» **RECORDS PROVIDED**:

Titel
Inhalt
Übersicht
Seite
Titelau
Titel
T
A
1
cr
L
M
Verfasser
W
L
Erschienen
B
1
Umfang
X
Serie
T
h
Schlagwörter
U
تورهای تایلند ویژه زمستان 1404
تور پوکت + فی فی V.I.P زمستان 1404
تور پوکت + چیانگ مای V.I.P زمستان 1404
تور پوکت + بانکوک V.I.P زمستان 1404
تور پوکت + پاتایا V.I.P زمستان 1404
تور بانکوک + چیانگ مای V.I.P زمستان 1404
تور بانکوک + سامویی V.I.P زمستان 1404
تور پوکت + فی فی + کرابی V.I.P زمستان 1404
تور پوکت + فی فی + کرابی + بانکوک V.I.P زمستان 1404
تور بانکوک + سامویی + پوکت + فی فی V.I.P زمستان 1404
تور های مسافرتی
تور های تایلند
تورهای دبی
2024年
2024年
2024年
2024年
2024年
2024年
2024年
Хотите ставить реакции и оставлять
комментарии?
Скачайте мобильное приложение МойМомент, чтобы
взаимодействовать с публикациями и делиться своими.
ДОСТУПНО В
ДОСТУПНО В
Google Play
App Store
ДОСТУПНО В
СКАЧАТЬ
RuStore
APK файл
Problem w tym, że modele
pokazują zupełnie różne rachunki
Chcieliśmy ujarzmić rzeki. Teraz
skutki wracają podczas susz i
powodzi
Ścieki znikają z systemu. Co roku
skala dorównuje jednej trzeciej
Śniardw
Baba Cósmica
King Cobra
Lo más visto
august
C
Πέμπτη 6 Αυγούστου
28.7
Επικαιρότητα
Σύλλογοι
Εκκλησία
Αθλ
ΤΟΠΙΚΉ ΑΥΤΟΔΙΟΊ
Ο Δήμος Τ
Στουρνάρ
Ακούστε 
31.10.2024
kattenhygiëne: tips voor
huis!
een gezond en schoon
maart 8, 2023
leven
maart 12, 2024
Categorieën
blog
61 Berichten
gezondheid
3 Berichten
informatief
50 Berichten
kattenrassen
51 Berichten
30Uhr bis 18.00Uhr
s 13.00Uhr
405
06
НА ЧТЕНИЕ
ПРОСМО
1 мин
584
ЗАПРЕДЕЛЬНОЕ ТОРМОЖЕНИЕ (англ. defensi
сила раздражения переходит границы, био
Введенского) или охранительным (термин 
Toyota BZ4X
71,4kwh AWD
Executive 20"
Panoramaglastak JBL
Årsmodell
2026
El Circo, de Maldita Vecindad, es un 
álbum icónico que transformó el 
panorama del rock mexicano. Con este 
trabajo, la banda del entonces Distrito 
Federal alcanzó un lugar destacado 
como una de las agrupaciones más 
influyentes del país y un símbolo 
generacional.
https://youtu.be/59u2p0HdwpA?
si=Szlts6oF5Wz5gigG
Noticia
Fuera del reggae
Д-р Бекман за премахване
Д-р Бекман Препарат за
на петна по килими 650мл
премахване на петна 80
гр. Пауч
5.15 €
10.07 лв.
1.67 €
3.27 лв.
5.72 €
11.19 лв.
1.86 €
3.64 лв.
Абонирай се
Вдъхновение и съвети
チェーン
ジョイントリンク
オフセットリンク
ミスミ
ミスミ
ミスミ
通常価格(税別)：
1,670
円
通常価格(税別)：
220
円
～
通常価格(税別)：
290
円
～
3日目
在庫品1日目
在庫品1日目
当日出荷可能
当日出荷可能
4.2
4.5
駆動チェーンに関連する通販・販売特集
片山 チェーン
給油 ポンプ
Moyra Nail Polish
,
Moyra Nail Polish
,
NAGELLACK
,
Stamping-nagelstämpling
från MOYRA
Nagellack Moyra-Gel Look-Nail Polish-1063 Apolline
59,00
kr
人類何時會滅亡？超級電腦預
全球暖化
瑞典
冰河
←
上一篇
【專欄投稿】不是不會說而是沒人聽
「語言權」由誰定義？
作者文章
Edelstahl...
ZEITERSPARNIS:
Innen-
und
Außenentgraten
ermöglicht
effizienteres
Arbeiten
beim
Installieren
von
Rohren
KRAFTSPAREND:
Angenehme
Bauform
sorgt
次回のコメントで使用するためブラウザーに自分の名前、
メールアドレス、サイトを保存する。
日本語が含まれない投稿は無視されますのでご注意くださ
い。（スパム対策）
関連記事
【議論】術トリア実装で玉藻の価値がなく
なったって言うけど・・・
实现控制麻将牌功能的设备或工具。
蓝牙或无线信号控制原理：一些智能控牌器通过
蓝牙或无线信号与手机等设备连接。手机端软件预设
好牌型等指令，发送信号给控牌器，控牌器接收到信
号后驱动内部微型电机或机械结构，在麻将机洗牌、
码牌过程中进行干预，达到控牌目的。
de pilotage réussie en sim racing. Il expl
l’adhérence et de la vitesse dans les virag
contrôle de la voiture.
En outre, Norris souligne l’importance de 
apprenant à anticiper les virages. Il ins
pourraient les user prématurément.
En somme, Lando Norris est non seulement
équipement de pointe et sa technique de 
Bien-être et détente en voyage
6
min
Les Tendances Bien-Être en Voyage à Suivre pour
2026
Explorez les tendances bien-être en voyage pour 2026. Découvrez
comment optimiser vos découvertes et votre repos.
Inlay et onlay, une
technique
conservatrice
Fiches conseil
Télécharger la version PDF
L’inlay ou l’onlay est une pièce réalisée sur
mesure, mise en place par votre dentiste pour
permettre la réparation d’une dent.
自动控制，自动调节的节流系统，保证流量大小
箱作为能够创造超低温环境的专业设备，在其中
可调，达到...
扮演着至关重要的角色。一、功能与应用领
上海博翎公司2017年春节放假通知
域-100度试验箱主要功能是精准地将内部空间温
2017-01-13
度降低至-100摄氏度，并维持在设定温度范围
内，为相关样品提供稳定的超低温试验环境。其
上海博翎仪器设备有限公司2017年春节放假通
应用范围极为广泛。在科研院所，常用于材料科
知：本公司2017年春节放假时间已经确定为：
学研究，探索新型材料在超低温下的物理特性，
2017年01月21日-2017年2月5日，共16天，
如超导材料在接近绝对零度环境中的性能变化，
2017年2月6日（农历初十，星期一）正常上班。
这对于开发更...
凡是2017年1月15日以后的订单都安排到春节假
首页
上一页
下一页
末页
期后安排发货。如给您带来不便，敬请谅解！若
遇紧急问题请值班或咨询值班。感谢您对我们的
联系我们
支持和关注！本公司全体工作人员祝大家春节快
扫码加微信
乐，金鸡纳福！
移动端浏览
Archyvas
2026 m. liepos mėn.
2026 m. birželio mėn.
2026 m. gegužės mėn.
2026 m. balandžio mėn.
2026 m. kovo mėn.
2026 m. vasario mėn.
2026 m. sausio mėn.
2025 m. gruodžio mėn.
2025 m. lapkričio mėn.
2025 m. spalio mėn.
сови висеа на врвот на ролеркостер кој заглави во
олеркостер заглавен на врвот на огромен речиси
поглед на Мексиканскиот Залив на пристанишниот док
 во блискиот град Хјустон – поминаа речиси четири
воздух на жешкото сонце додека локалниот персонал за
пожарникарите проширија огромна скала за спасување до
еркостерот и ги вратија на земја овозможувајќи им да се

» **WHAT IS NEEDED**:
In the listing above, the lines from the one containing "олеркостер заглавен на" through the last line are to be returned exactly.

» **ANSWER SPACE**:
олеркостер заглавен на врвот на огромен речиси
поглед на Мексиканскиот Залив на пристанишниот док
 во блискиот град Хјустон – поминаа речиси четири
воздух на жешкото сонце додека локалниот персонал за
пожарникарите проширија огромна скала за спасување до
еркостерот и ги вратија на земја овозможувајќи им да се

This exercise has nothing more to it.